【楽曲解説】トスティ作曲「薔薇」Rosa

作曲家

フランチェスコ・パオロ・トスティ

Francesco Paolo Tosti(1846–1916)

イタリアの作曲家・声楽教師。とりわけ歌曲の分野で知られ、声の美しさを自然に引き出す流麗な旋律と、詩の感情に寄り添う繊細な表現によって、現在も多くの歌手に愛されています。

作詞家

ロッコ・エマヌエーレ・パリアーラ

Rocco Emanuele Pagliara(1856–1914)

イタリアの詩人・作家。トスティとは深い関わりを持ち、《Malia(魅惑)》をはじめ、トスティ歌曲の詩を数多く手がけました。

歌詞・日本語対訳

Una povera rosa è rinserrata

一輪の哀れな薔薇が、そっとしまわれている

Nel tuo piccolo libro di preghiera:

あなたの小さな祈祷書の中に。

Una povera rosa di brughiera

荒野に咲いていた、一輪の哀れな薔薇、

Che la lunga stagione ha disseccata.

長い時の流れが、すっかり枯らしてしまった。

Chi te l’ha dato quel mesto fiore?

その悲しげな花を、誰があなたにくれたのだろう?

Qual ti rammenta sogno gentil?

それは、どんな優しい夢をあなたに思い出させるのだろう?

“Ahi,” tu rispondi, “Fugge l’amore!

「ああ」と、あなたは答える。「愛は去ってゆく!

Fuggon le splendide sere d’april!”

美しい四月の夕べも、過ぎ去ってゆくの!」

Or muta la contempli, e, d’improvviso,

今、あなたは黙ってその薔薇を見つめる。すると突然、

Ti si vela di pianto la pupilla:

あなたの瞳は涙に曇る。

Or, la baci, tremando, e disfavilla

そして震えながら、その薔薇に口づけると、

Su la tua fronte, un vivido sorriso!

あなたの顔には、鮮やかな微笑みが輝き出す。

楽曲解説

《薔薇》で描かれるのは、祈祷書の中に大切にしまわれた、一輪の枯れた薔薇です。

かつて誰かから贈られたのであろうその花は、長い年月を経てすっかり色褪せています。しかし、その薔薇を見つめれば、過ぎ去った恋の記憶は今も鮮やかによみがえります。
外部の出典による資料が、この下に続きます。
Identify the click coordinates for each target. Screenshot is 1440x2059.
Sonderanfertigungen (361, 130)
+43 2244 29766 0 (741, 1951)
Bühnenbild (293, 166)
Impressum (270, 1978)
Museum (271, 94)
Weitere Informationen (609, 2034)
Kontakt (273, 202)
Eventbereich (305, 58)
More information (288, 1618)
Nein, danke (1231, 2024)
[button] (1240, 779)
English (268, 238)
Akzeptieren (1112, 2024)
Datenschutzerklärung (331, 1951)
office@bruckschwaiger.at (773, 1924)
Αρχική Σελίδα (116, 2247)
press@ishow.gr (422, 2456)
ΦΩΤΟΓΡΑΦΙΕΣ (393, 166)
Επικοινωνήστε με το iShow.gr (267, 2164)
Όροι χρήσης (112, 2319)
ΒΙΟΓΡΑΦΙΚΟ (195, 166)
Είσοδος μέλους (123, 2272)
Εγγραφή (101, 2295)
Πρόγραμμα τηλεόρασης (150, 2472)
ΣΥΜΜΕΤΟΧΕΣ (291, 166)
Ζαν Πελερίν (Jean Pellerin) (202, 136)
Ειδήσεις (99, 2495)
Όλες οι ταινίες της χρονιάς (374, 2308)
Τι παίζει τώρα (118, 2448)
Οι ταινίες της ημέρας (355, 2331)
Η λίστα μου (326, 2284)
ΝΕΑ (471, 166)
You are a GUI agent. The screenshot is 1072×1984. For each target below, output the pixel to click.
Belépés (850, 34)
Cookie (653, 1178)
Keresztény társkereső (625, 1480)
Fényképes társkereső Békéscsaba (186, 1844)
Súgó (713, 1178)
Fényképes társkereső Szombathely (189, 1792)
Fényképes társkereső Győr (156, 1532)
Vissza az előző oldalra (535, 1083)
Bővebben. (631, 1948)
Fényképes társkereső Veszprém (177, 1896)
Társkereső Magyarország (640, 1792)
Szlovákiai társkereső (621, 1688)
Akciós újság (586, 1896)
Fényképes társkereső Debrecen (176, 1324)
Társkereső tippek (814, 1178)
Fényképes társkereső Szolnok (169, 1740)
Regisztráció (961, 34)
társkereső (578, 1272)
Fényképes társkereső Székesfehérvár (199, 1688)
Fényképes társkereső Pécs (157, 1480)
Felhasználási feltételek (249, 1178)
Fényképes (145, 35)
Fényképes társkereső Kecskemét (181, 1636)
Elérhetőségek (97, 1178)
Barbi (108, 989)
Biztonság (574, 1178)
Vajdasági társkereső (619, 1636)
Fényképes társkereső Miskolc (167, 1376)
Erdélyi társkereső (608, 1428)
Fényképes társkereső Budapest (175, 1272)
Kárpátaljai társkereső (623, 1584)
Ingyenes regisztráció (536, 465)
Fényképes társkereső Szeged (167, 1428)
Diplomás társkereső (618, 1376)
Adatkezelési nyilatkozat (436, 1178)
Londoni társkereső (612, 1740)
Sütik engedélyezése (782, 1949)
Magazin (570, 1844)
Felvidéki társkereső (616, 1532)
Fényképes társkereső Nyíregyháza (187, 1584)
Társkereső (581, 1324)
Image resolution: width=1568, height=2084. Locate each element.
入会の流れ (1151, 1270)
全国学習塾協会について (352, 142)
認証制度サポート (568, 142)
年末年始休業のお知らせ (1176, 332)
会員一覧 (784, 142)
「愛は去ってゆく。美しい四月の夕べも過ぎ去ってゆく――」

この言葉に象徴されるように、作品の中心にあるのは、時の流れとともに失われてゆく愛への哀惜です。

しかし、物語は悲しみだけでは終わりません。薔薇を見つめた女性の瞳には涙が浮かびますが、やがて彼女はその花にそっと口づけ、最後にはその顔に鮮やかな微笑みが現れます。

枯れてしまった薔薇は、失われた恋の象徴であると同時に、かつて確かに存在した幸福な時間の証でもあるのでしょう。

トスティは、この繊細な心の動きを、歌声に自然に寄り添う流麗な旋律によって描き出しています。悲しみ、懐かしさ、愛おしさ、そして微笑み――一輪の薔薇を通して、過ぎ去った愛を静かに振り返る、トスティらしい優美で抒情的な歌曲です。